In the name of the Father, and of the Son, and of the Holy Spirit. Misery loves company, and typically that company is someone who only steps into another’s misery by compassion, or at least that’s the origin of that saying, that idiom that we have, that misery is done best by a compassionate one joining the miserable one to help them through their misery. We’ve come to understanding, as it unfortunately at times applies, that misery wants to see others be miserable with them, to drag down those who aren’t miserable so that, well, the fair share of misery is spread.
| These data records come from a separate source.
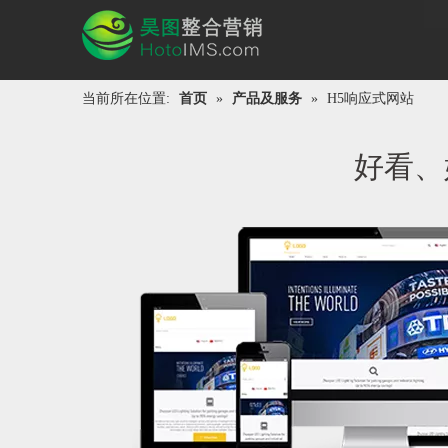
当前所在位置:
首页
»
产品及服务
»
H5响应式网站
好看、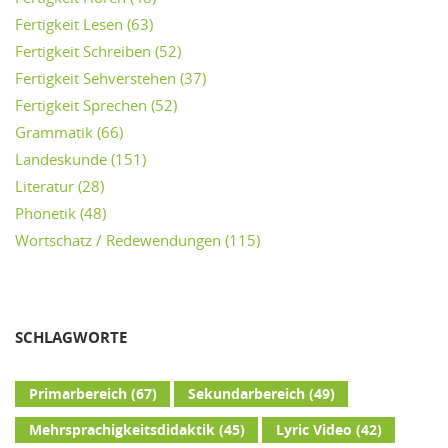
Fertigkeit Lesen
(63)
Fertigkeit Schreiben
(52)
Fertigkeit Sehverstehen
(37)
Fertigkeit Sprechen
(52)
Grammatik
(66)
Landeskunde
(151)
Literatur
(28)
Phonetik
(48)
Wortschatz / Redewendungen
(115)
SCHLAGWORTE
Primarbereich
(67)
Sekundarbereich
(49)
Mehrsprachigkeitsdidaktik
(45)
Lyric Video
(42)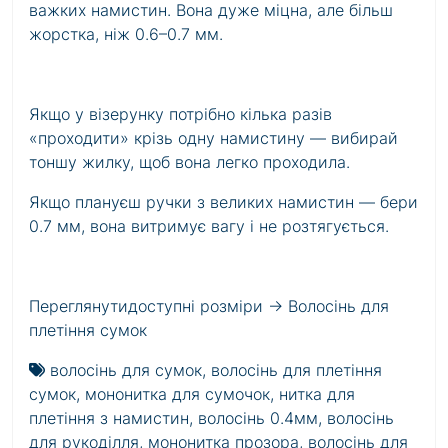
важких намистин. Вона дуже міцна, але більш
жорстка, ніж 0.6–0.7 мм.
Якщо у візерунку потрібно кілька разів
«проходити» крізь одну намистину — вибирай
тоншу жилку, щоб вона легко проходила.
Якщо плануєш ручки з великих намистин — бери
0.7 мм, вона витримує вагу і не розтягується.
Переглянутидоступні розміри
→ Волосінь для
плетіння сумок
волосінь для сумок
,
волосінь для плетіння
сумок
,
мононитка для сумочок
,
нитка для
плетіння з намистин
,
волосінь 0.4мм
,
волосінь
для рукоділля
,
мононитка прозора
,
волосінь для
But the good aspect of that, of one stepping into another’s misery by compassion, is for help in time of need. But the company shared among the ten in today’s gospel text, the ten miserables, was all due to the same miserable reason, leprosy. They all had leprosy and the effects of it.
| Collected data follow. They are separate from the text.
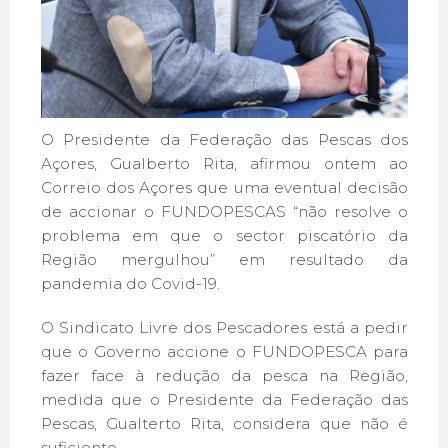
O Presidente da Federação das Pescas dos
Açores, Gualberto Rita, afirmou ontem ao
Correio dos Açores que uma eventual decisão
de accionar o FUNDOPESCAS “não resolve o
problema em que o sector piscatório da
Região mergulhou” em resultado da
pandemia do Covid-19.
O Sindicato Livre dos Pescadores está a pedir
que o Governo accione o FUNDOPESCA para
fazer face à redução da pesca na Região,
medida que o Presidente da Federação das
Pescas, Gualterto Rita, considera que não é
suficiente.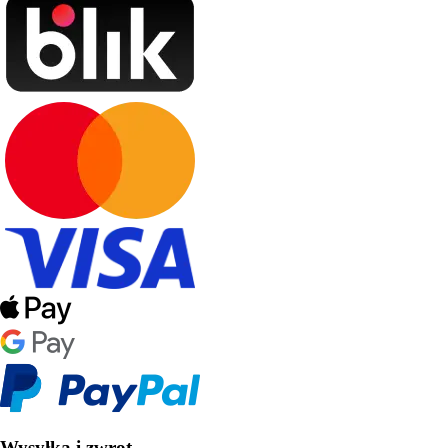
Wysyłka i zwrot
As Jesus went to Jerusalem, he passed through the midst of Samaria and Galilee. Then as he entered a certain village, there met him ten men who were lepers, who stood afar off. We give thanks to God every time that we remember that Jesus did not forsake going to Jerusalem.

This is the good news, that he went up to the place where he would die, where he would take up every sin of every sinner. Let that news never grow old to you. When you hear of Jesus, your Lord, going to Jerusalem, rejoice, O redeemed one.
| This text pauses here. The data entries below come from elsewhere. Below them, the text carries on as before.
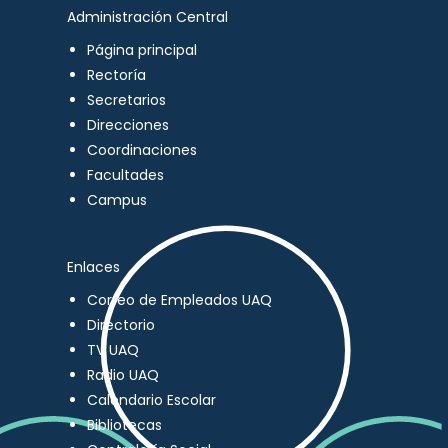
Administración Central
Página principal
Rectoría
Secretarios
Direcciones
Coordinaciones
Facultades
Campus
Enlaces
Correo de Empleados UAQ
Directorio
TV UAQ
Radio UAQ
Calendario Escolar
Bibliotecas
Jerusalem, that holy city, the home of God’s temple, the very house of prayer for all peoples as he intended it to be, a city from which lepers were excluded. Excluded because it was a walled city and those bearing such marks in their flesh could not be allowed therein, in such a confined space. They were excluded and thus from the city, thus from God’s presence and his divine service at his temple, they were excluded.

And yet they congregated. They commonly congregated where they could in the open villages, out in the places where it was permissible for them to keep the distance from those who were not unclean as they were. Here these ten gathered in co-misery as they bore their ailment.

We discover such an unsightly congregation, a such group of ten in the midst of Samarian Galilee, a place notable as well in the text, for it is not only apart from Judea and Jerusalem, the holy places, the places where the true Jews dwelt that day. Samarian Galilee was the places where the outcasts were, where the mutts, where the Samaritans, where the Gentiles dwelt, and all who were willingly to live with them. Samarian Galilee was not a renowned place.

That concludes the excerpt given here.